Clinton's visit highlights ACTA scepticism

Doubts surface about Anti-Counterfeiting Trade Agreement

Sceptics have begun to express alternative views on the initially positively received latest version of the ACTA (Anti-Counterfeiting Trade Agreement) text.

New Zealand intellectual property and internet lawyer Rick Shera suggests prospective US and Japanese participation in the Trans-Pacific Partnership (TPP) free-trade agreement, could signal Round Two of attempts to secure for these countries what the watered-down ACTA has yet to achieve.

TPP was given a high profile by US Secretary of State Hillary Clinton, in New Zealand this week.

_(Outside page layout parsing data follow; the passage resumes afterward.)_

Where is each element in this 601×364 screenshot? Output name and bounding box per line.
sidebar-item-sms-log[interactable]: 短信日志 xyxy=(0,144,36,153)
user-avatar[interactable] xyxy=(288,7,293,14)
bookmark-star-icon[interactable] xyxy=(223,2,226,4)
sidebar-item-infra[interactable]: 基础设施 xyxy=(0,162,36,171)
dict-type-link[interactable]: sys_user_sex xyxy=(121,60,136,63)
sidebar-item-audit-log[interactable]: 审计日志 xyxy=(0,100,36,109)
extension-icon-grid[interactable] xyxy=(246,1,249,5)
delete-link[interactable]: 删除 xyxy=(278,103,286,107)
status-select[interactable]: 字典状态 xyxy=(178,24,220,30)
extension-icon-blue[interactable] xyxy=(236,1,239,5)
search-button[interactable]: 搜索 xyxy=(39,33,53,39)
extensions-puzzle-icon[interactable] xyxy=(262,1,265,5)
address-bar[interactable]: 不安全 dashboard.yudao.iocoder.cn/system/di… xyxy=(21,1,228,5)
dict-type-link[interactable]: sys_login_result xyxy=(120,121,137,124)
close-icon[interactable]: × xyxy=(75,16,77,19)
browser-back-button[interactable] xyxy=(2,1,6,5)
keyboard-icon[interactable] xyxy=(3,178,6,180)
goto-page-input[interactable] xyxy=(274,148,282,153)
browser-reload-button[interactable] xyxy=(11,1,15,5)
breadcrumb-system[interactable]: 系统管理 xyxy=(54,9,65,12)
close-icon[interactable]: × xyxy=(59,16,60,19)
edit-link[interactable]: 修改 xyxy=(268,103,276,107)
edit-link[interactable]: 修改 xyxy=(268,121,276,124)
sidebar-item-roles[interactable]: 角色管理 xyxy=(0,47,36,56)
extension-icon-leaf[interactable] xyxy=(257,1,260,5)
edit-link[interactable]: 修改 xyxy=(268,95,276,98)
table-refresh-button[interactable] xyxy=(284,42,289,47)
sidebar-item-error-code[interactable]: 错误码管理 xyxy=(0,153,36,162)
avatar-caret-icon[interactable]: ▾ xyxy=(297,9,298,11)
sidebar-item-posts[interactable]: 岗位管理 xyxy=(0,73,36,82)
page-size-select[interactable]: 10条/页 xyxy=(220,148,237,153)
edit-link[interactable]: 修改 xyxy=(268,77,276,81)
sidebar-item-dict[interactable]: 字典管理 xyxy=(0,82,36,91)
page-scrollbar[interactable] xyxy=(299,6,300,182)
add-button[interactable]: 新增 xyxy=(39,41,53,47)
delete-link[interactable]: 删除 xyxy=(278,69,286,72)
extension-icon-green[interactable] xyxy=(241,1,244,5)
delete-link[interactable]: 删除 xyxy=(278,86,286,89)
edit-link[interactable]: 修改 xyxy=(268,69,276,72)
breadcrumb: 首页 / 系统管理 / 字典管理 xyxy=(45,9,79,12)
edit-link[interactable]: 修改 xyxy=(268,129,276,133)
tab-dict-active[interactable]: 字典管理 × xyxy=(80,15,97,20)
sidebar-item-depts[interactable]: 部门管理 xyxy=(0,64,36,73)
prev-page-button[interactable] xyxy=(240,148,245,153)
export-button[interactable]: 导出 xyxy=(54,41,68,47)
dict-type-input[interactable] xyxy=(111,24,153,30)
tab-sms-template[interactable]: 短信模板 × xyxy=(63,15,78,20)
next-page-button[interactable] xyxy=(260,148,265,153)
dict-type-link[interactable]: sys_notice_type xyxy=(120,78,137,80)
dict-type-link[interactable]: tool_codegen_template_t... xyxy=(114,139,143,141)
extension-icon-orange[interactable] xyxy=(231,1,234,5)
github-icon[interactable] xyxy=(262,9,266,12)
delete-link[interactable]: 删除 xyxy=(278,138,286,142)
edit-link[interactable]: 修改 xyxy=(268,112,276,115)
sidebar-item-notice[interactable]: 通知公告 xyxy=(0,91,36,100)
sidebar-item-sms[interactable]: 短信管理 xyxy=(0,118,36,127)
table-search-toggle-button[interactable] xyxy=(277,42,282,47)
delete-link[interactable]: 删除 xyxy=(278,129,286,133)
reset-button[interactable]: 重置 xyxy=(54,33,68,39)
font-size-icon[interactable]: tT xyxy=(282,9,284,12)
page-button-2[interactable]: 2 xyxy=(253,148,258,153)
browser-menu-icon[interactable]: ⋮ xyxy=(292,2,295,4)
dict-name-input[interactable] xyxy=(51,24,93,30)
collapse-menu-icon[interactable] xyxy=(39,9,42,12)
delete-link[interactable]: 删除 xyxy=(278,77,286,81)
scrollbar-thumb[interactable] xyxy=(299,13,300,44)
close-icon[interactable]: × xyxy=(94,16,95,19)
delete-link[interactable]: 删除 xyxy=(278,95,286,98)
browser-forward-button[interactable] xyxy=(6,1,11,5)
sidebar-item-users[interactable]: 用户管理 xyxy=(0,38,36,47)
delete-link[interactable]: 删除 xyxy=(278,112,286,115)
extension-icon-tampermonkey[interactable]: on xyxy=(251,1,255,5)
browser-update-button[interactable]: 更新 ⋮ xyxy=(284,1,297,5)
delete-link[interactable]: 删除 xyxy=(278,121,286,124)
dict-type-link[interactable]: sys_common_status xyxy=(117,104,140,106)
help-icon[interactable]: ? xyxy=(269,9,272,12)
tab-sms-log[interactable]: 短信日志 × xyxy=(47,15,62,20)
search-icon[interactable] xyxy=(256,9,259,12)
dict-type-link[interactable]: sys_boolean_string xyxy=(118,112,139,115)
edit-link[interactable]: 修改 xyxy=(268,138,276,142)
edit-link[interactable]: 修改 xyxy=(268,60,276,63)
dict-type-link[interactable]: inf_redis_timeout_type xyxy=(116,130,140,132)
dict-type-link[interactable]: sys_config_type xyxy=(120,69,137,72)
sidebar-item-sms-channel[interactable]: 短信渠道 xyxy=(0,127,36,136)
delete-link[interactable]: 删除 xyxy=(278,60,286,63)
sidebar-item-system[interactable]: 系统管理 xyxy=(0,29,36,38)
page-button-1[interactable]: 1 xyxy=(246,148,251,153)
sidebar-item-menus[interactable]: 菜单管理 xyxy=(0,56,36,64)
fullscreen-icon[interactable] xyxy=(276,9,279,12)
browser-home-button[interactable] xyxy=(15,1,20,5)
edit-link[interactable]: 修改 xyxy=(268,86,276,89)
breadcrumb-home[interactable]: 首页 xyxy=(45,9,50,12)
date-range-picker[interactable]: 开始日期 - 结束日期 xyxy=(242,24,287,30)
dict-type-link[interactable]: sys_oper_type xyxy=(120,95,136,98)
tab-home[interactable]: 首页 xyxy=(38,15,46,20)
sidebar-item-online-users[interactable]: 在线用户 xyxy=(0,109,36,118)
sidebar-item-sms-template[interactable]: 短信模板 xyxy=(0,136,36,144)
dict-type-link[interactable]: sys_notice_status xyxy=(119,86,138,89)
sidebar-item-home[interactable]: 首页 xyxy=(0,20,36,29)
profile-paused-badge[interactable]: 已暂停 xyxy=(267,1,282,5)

Present members of TPP are New Zealand, Singapore, Brunei and Chile, all comparatively small and open economies.

"The concern is, having had to water down ACTA under pressure from the European Union, US and allied interests will use TPP to get what they originally wanted by a different route and without having to worry about those pesky Europeans," Shera says.

"In this light it is revealing to see that Japan, an ardent supporter of maximalist intellectual-property protection alongside the US, is now considering joining TPP."

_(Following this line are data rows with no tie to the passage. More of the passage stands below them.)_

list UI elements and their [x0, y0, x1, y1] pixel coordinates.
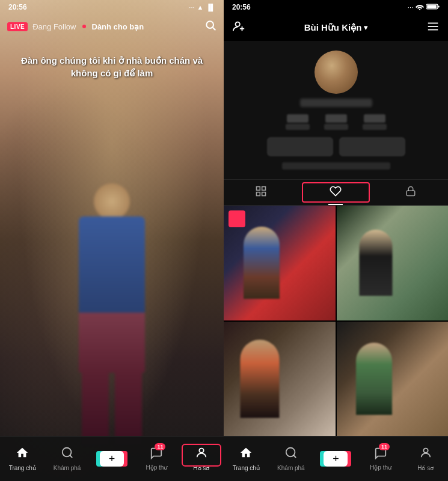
- video-thumb-1[interactable]: [224, 206, 336, 320]
- status-time-left: 20:56: [8, 3, 27, 11]
- home-icon-right: [239, 446, 253, 463]
- nav-label-kham-pha-left: Khám phá: [54, 465, 81, 471]
- lock-icon: [405, 185, 416, 200]
- video-grid: [224, 206, 448, 436]
- nav-item-trang-chu-right[interactable]: Trang chủ: [224, 446, 269, 471]
- svg-rect-18: [407, 191, 415, 195]
- edit-profile-button[interactable]: [267, 137, 333, 156]
- thumb-content-3: [224, 322, 336, 437]
- nav-item-kham-pha-right[interactable]: Khám phá: [269, 446, 314, 471]
- right-panel: 20:56 ···: [224, 0, 448, 481]
- status-icons-right: ···: [408, 3, 440, 11]
- stat-followers: [324, 114, 348, 130]
- menu-button[interactable]: [426, 20, 440, 35]
- subtitle-text: Đàn ông chúng tôi khi ở nhà buồn chán và…: [21, 55, 203, 78]
- nav-item-ho-so-right[interactable]: Hồ sơ: [403, 446, 448, 471]
- svg-point-2: [62, 448, 71, 457]
- stat-label-blur-2: [324, 124, 348, 130]
- add-user-button[interactable]: [232, 20, 245, 35]
- bottom-nav-left: Trang chủ Khám phá +: [0, 436, 224, 481]
- live-badge[interactable]: LIVE: [7, 22, 28, 31]
- chevron-down-icon: ▾: [364, 23, 367, 32]
- nav-item-trang-chu-left[interactable]: Trang chủ: [0, 446, 44, 471]
- thumb-figure-4: [356, 343, 392, 415]
- heart-icon: [330, 185, 342, 200]
- share-profile-button[interactable]: [339, 137, 405, 156]
- svg-point-4: [199, 449, 203, 453]
- svg-rect-15: [262, 186, 266, 190]
- svg-line-1: [213, 27, 216, 30]
- status-bar-left: 20:56 ··· ▲ ▐▌: [0, 0, 224, 14]
- nav-label-trang-chu-left: Trang chủ: [9, 465, 36, 471]
- profile-name-header[interactable]: Bùi Hữu Kiện ▾: [304, 22, 368, 33]
- dang-follow-label[interactable]: Đang Follow: [32, 22, 76, 31]
- nav-item-kham-pha-left[interactable]: Khám phá: [44, 446, 89, 471]
- thumb-content-1: [224, 206, 336, 320]
- profile-section: [224, 41, 448, 179]
- notification-dot: [82, 25, 86, 28]
- grid-icon: [255, 185, 267, 200]
- nav-item-ho-so-left[interactable]: Hồ sơ: [179, 446, 224, 471]
- svg-point-21: [423, 449, 428, 453]
- profile-icon-left: [195, 446, 208, 463]
- stats-row: [286, 114, 387, 130]
- bottom-nav-right: Trang chủ Khám phá +: [224, 436, 448, 481]
- status-icons-left: ··· ▲ ▐▌: [189, 4, 215, 11]
- thumb-content-2: [337, 206, 449, 320]
- stat-num-blur-2: [325, 114, 347, 123]
- nav-item-plus-right[interactable]: +: [313, 451, 358, 467]
- stat-likes: [363, 114, 387, 130]
- tab-heart[interactable]: [298, 180, 373, 205]
- stat-num-blur-1: [287, 114, 308, 123]
- svg-rect-16: [257, 192, 260, 195]
- nav-item-plus-left[interactable]: +: [90, 451, 134, 467]
- wifi-icon-right: [416, 3, 424, 11]
- discover-icon-right: [284, 446, 298, 463]
- red-badge-1: [229, 210, 245, 227]
- inbox-icon-wrap-left: 11: [150, 447, 163, 462]
- thumb-figure-3: [241, 340, 280, 418]
- nav-label-ho-so-left: Hồ sơ: [193, 465, 209, 471]
- svg-line-20: [293, 455, 296, 458]
- left-panel: Đàn ông chúng tôi khi ở nhà buồn chán và…: [0, 0, 224, 481]
- nav-item-hop-thu-left[interactable]: 11 Hộp thư: [134, 447, 179, 471]
- video-thumb-2[interactable]: [337, 206, 449, 320]
- battery-icon-right: [426, 3, 440, 11]
- svg-line-3: [70, 455, 72, 458]
- svg-point-8: [236, 22, 240, 26]
- signal-icon: ···: [189, 4, 194, 11]
- inbox-badge-right: 11: [379, 443, 390, 450]
- wifi-icon: ▲: [197, 4, 204, 11]
- svg-point-0: [206, 21, 213, 28]
- danh-cho-ban-label[interactable]: Dành cho bạn: [92, 22, 144, 31]
- video-thumb-3[interactable]: [224, 322, 336, 437]
- plus-icon-right: +: [333, 453, 339, 464]
- nav-label-hop-thu-right: Hộp thư: [370, 464, 391, 471]
- nav-item-hop-thu-right[interactable]: 11 Hộp thư: [358, 447, 404, 471]
- nav-label-hop-thu-left: Hộp thư: [146, 464, 167, 471]
- nav-label-trang-chu-right: Trang chủ: [233, 465, 260, 471]
- stat-following: [286, 114, 310, 130]
- nav-label-kham-pha-right: Khám phá: [277, 465, 305, 471]
- profile-tabs: [224, 179, 448, 206]
- svg-point-19: [286, 448, 295, 457]
- thumb-content-4: [337, 322, 449, 437]
- stat-num-blur-3: [364, 114, 385, 123]
- svg-rect-6: [427, 5, 437, 8]
- tab-grid[interactable]: [224, 180, 298, 205]
- search-icon[interactable]: [204, 19, 216, 34]
- thumb-figure-1: [244, 227, 280, 299]
- svg-rect-14: [257, 186, 260, 190]
- tab-lock[interactable]: [373, 180, 448, 205]
- battery-icon: ▐▌: [206, 4, 215, 11]
- avatar: [315, 51, 358, 94]
- bio-text: [282, 162, 390, 170]
- home-icon-left: [16, 446, 29, 463]
- video-person: [58, 183, 166, 436]
- discover-icon-left: [61, 446, 74, 463]
- video-thumb-4[interactable]: [337, 322, 449, 437]
- username-text: Bùi Hữu Kiện: [304, 22, 362, 33]
- avatar-image: [315, 51, 358, 94]
- inbox-icon-wrap-right: 11: [374, 447, 387, 462]
- svg-rect-17: [262, 192, 266, 195]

Shera and French internet lobby La Quadarature du Net both point with concern to a paragraph in the current ACTA text, obliging signatories to provide enforcement measures with respect to at least copyright and trademarks "including the unlawful use of means of widespread distribution for infringing purposes".

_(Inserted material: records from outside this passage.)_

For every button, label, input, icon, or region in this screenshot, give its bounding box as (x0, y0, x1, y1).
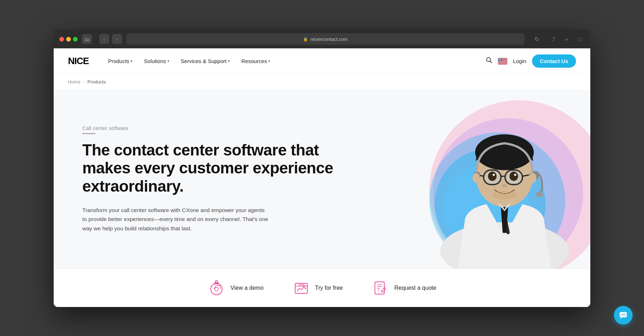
back-button[interactable]: ‹ (99, 34, 109, 44)
nav-item-solutions[interactable]: Solutions ▾ (139, 55, 174, 67)
browser-chrome: ‹ › 🔒 niceincontact.com ↻ ⤴ + □ (54, 29, 590, 48)
svg-point-19 (500, 58, 501, 58)
svg-point-35 (501, 59, 502, 60)
cta-quote-label: Request a quote (394, 285, 436, 291)
svg-point-79 (215, 287, 218, 291)
svg-rect-10 (498, 62, 507, 62)
svg-point-45 (501, 60, 502, 61)
breadcrumb-chevron-icon: › (83, 80, 85, 84)
svg-rect-11 (498, 62, 507, 63)
breadcrumb-home[interactable]: Home (68, 79, 80, 85)
svg-point-34 (501, 59, 501, 60)
nav-item-products[interactable]: Products ▾ (103, 55, 137, 67)
address-bar[interactable]: 🔒 niceincontact.com (126, 33, 525, 45)
demo-icon (208, 279, 225, 297)
cta-bar: View a demo START Try for free (54, 269, 590, 307)
nav-right: Login Contact Us (486, 54, 576, 68)
hero-subtitle: Call center software (82, 125, 335, 131)
svg-point-37 (499, 60, 499, 60)
browser-window: ‹ › 🔒 niceincontact.com ↻ ⤴ + □ NICE Pr (54, 29, 590, 307)
search-icon[interactable] (486, 57, 492, 65)
svg-point-33 (500, 59, 501, 60)
svg-point-23 (500, 58, 501, 59)
nav-links: Products ▾ Solutions ▾ Services & Suppor… (103, 55, 486, 67)
svg-point-77 (529, 173, 536, 183)
breadcrumb-current: Products (87, 79, 106, 85)
website-content: NICE Products ▾ Solutions ▾ Services & S… (54, 48, 590, 307)
browser-nav: ‹ › (99, 34, 122, 44)
traffic-lights (59, 37, 78, 42)
hero-content: Call center software The contact center … (54, 90, 349, 269)
cta-demo-item[interactable]: View a demo (208, 279, 263, 297)
nav-item-resources[interactable]: Resources ▾ (236, 55, 275, 67)
svg-point-44 (501, 60, 501, 61)
svg-point-49 (500, 61, 501, 61)
hero-description: Transform your call center software with… (82, 206, 268, 233)
svg-point-72 (492, 191, 517, 200)
svg-point-43 (500, 60, 501, 61)
svg-point-30 (501, 59, 501, 59)
svg-point-71 (502, 184, 507, 187)
share-button[interactable]: ⤴ (549, 34, 559, 44)
cta-free-item[interactable]: START Try for free (292, 279, 343, 297)
breadcrumb: Home › Products (54, 74, 590, 90)
svg-text:START: START (299, 284, 304, 286)
svg-point-22 (499, 58, 500, 59)
url-text: niceincontact.com (310, 37, 347, 42)
login-button[interactable]: Login (513, 58, 526, 64)
site-nav: NICE Products ▾ Solutions ▾ Services & S… (54, 48, 590, 74)
hero-title: The contact center software that makes e… (82, 141, 335, 196)
hero-section: Call center software The contact center … (54, 90, 590, 269)
svg-point-25 (501, 58, 502, 59)
svg-point-20 (501, 58, 501, 58)
chevron-down-icon: ▾ (228, 59, 230, 63)
svg-point-27 (499, 59, 499, 59)
new-tab-button[interactable]: + (562, 34, 572, 44)
chat-bubble-button[interactable] (614, 306, 633, 325)
svg-point-73 (536, 192, 543, 197)
svg-point-39 (500, 60, 501, 60)
svg-rect-14 (498, 64, 507, 64)
maximize-button[interactable] (73, 37, 78, 42)
svg-point-97 (624, 314, 625, 315)
sidebar-icon (84, 37, 89, 41)
browser-toolbar: ‹ › 🔒 niceincontact.com ↻ ⤴ + □ (59, 33, 585, 48)
hero-subtitle-divider (82, 133, 95, 134)
close-button[interactable] (59, 37, 64, 42)
minimize-button[interactable] (66, 37, 71, 42)
svg-point-67 (488, 172, 497, 181)
quote-icon: $ (371, 279, 389, 297)
svg-point-68 (509, 172, 518, 181)
forward-button[interactable]: › (112, 34, 122, 44)
lock-icon: 🔒 (303, 37, 308, 42)
svg-point-70 (514, 174, 516, 176)
nav-item-services[interactable]: Services & Support ▾ (176, 55, 235, 67)
svg-point-31 (499, 59, 499, 60)
chevron-down-icon: ▾ (167, 59, 169, 63)
sidebar-toggle-button[interactable] (82, 34, 92, 44)
svg-point-28 (500, 59, 500, 59)
svg-point-96 (623, 314, 624, 315)
agent-image (429, 93, 580, 269)
svg-point-16 (498, 58, 499, 58)
cta-demo-label: View a demo (230, 285, 263, 291)
window-button[interactable]: □ (575, 34, 585, 44)
svg-point-48 (500, 61, 500, 61)
svg-point-29 (500, 59, 501, 59)
contact-us-button[interactable]: Contact Us (532, 54, 576, 68)
cta-quote-item[interactable]: $ Request a quote (371, 279, 436, 297)
svg-point-32 (499, 59, 500, 60)
svg-point-40 (501, 60, 501, 60)
svg-point-42 (499, 60, 500, 61)
svg-point-36 (498, 60, 499, 60)
svg-point-38 (500, 60, 500, 60)
svg-text:$: $ (378, 289, 380, 291)
chevron-down-icon: ▾ (131, 59, 132, 63)
site-logo[interactable]: NICE (68, 56, 89, 67)
svg-point-46 (498, 61, 499, 61)
svg-point-69 (493, 174, 495, 176)
language-flag-icon[interactable] (498, 58, 507, 64)
reload-button[interactable]: ↻ (532, 34, 542, 44)
svg-point-76 (473, 173, 480, 183)
svg-line-1 (490, 61, 492, 63)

This looks like a continued attempt to rein in the use of peer-to-peer networks, says Shera; hence it carries an implied threat to impute some responsibility for online sharing of copyright material to ISPs, a strategy the optimists hoped had been defeated.

"It seems to me that if distribution is to be restricted in some way then ISPs as conduits must be the target, again opening the door to third-party liability and coerced graduated response," Shera says on his blog.

However, both point out that this clause is still in grey type and thus it has not been finally agreed to.

La Quadrature du Net also expresses fears a special-purpose committee established to consider "development" and amendments to ACTA might short-circuit more recognised international bodies. It calls the agreement and the way it has been negotiated "a counterfeit of democracy". The late release of an official version does little to ameliorate the secretive nature of previous discussions, the lobby says.

However, Canadian lawyer Michael Geist, a long-term follower of the ACTA negotiations, says La Quadrature is exaggerating its case by talking about ACTA "criminalising" P2P-aided infringement. "Enforcement" could equally be read as referring to civil action, he notes.